Cependant comme les autres oppresseurs, Bourguiba puis Ben Ali ont su eux aussi se servir de l’Islam . Un membre de la famille du tyran déchu possédait même une radio qui émettait la bonne parole coranique du matin au soir. Et l’actuel président du gouvernement provisoire ne rate pas une occasion pour rappeler l’importance de la Bonne Parole. Les films, les artistes, les athées voilà les victimes expiatoires qui sont toujours choisis par les islamistes qui aujourd’hui prétendent hypocritement soutenir la démocratie. Leur rêve fétichiste, caché avec plus ou moins d’habileté et d’ostentation est bien celui de la Charia et de l’enfermement des femmes à la maison.
Mais un tel risque pour la société tunisienne inquiète t-il vraiment « l’opinion internationale » ? Pas vraiment.
Les médias occidentaux ne tarissent en effet pas d’éloge pour le gouvernement de tendance « islamiste-démocrate » du Président turc Erdogan. (4). Un pouvoir stable tel est la quête des investisseurs occidentaux. Un pouvoir qui fasse accepter à la population les bas salaires et un niveau de vie misérable, là est l’essentiel pour ces messieurs. Alors un plus ou un peu moins d’Islam, du moment qu’on ramasse la monnaie, ces messieurs là , n’est-ce pas, ils s’en foutent ! Voilà où s’arrête leur sympathie pour le peuple tunisien, pour n’importe quel autre peuple, par ailleurs. Et là c’est la bourgeoisie tunisienne, réfugiée dans ces grands principes, plutôt indifférente au sort du peuple, qui risquait bien d’être sacrifié. Car d’autres, nous l’avons dit, populistes et réactionnaires, avait su avec un peu de monnaie, caresser l’électorat dans le sens du poil, lui faire prendre les vessies pour des lanternes.

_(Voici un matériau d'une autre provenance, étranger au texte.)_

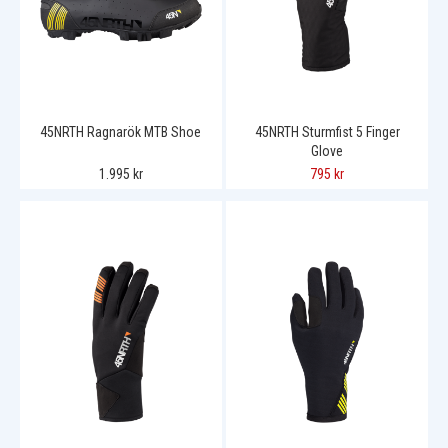
45NRTH Ragnarök MTB Shoe
45NRTH Sturmfist 5 Finger
Glove
1.995 kr
795 kr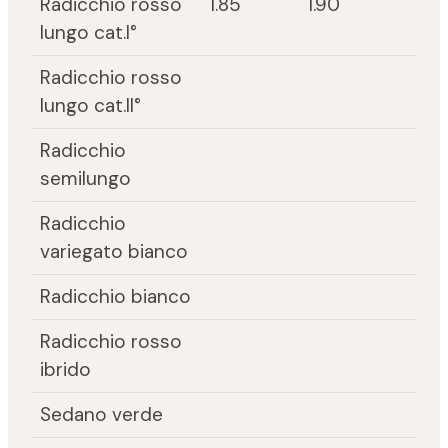
Radicchio rosso
1.85
1.90
lungo cat.I°
Radicchio rosso
lungo cat.II°
Radicchio
semilungo
Radicchio
variegato bianco
Radicchio bianco
Radicchio rosso
ibrido
Sedano verde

Au passage cependant, afin de mettre tout le monde à l’aise, ne serait-il pas nécessaire de rappeler que les Eglises chrétiennes en Europe, adoptèrent, elles aussi, la même attitude de soumission, avec les occupants étrangers, avec tous les régimes, même les plus tyranniques. Et d’où vient l’argent de l’Eglise catholique ou celui des sectes protestantes qui oeuvrent avec tant de zèle en Amérique latine ou en Afrique ?
Des gouvernements et des partis chrétiens réactionnaires ont existé, existent encore en Europe, mettant en péril des libertés qu’on croyait acquises (5). Mais cela nos « spécialistes de la liberté » occidentaux n’en parlent guère, préférant , avec des larmes de crocodiles, s’attarder sur les menaces - réelles au demeurant - qui pèsent sur la société tunisienne et particulièrement les femmes.

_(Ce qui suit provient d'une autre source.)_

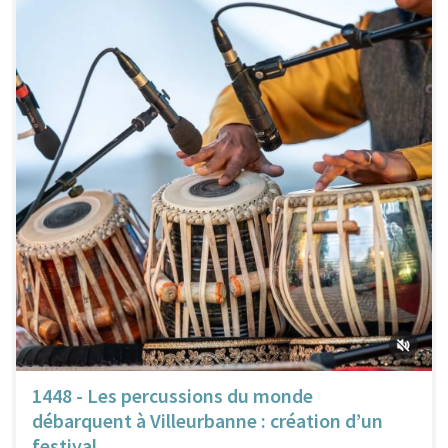
1448 - Les percussions du monde
débarquent à Villeurbanne : création d’un
festival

Qu’il soit islamiste, chrétien ou venant de n’importe quelle croyance, le pouvoir religieux, niant la raison et l’individu, aux mains de « propriétaires » patentés, devient toujours une tyrannie. Et Ennahta est bien un groupement réactionnaire financé de l’étranger. Car d’où est venu l’argent pour payer ces autobus qui amenaient ainsi les « bons électeurs » aux urnes ? De quoi vivent tous ces professionnel(le)s de la politique ?

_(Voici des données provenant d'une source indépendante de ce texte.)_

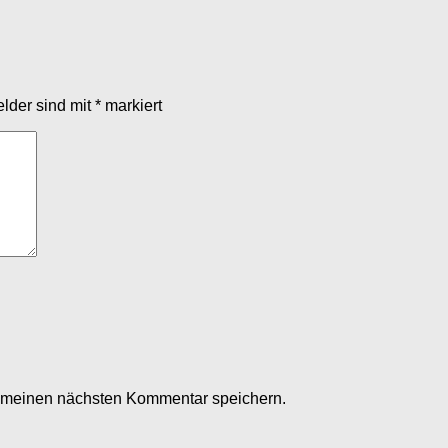
elder sind mit
*
markiert
r meinen nächsten Kommentar speichern.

Appelons un chat un chat et Ennahta une clique dirigée par des hypocrites financés via l’Arabie Saoudite.
Vers un autre futur par la Démocratie Directe.
On pourra empiler les lois et pondre mille et une constitutions, résoudre la Question Social est la seule clé ouvrant la porte vers un autre futur. Pour cela il faut s’attaquer concrètement aux problèmes économiques, à ceux de la production et ce dans l’unique but de satisfaire les besoins et non pas celui de faire du profit. Dans cette économie prétendument « mondialisé » il faut prévoir au vu des crises et savoir aller à contre-courant pour préserver l’avenir, et donc s’attacher à recenser déjà ce que nous avons sur place. Car sans capitaux, dans une économie mondiale en crise, nous ne pourrons compter essentiellement que sur nos propres forces. La principale force pérenne est le Travail. Et en Tunisie, même s’il manque des matières premières et des machines, on sait faire de tout ou presque.
Un conseil économique de production et de distribution, doit être formé. Il recense donc toutes les données économiques localité par localité. Il y recense parallèlement les besoins.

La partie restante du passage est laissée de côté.